Dear Crucial Skills,
How can I use the Six Sources of Influence to improve patient satisfaction scores at our hospital? Our scores average in the 70s, but when I talk to patients they tell us we are wonderful. I’d like patients to put that on the survey. We often see scores of 8 but get comments that suggest they think we deserve a 10. Any ideas?
Seeking a Source
Dear Seeking a Source,
If it’s alright with you, I’d like to think through this together, and I invite our readers to think through it with us in the comments.
First, let’s consider the survey. I’m going to assume that the purpose of your survey is to gather reliable data. Reliable data is uncorrupted, which means it’s free of errors and bias.
Second, let’s consider the Six Sources of Influence. They are personal, social, and structural levers that can be used to affect motivation and ability.
So, there’s a bit of irony in your question. In essence you’re asking how you can influence people in a situation where, if you want reliable data, they shouldn’t be influenced at all—unless it is to tell the truth as they see it.
And that is what I hear you asking—how can I get patients to report their feedback honestly? But you also said you want to “improve patient satisfaction scores” using influence, if possible.
Do you see the difference? I’m not accusing you of wrongdoing. I’m simply trying to think through this with you.

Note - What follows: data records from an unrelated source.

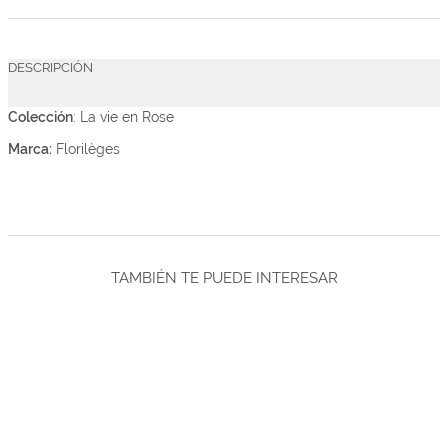
DESCRIPCIÓN
Colección
: La vie en Rose
Marca:
Florilèges
TAMBIÉN TE PUEDE INTERESAR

And here’s what I’m thinking.
Check Your Assumptions
There’s nothing wrong with having an assumption—that’s your hypothesis. But remember it’s a hypothesis only.
You hypothesize that patients are more satisfied with treatment than they’re reporting. You have two data sources: the verbal feedback, and the numerical feedback.
Given that they don’t match, it’s natural to conclude one source doesn’t accurately reflect patient perspectives. You assume the faulty data is the numerical feedback, and it may be. But I encourage you to consider the possibility that the faulty data is the verbal feedback.
Do you see how that’s possible? Why might a patient tell a nice healthcare professional his or her staff is wonderful and then mark up an anonymous survey with 7s?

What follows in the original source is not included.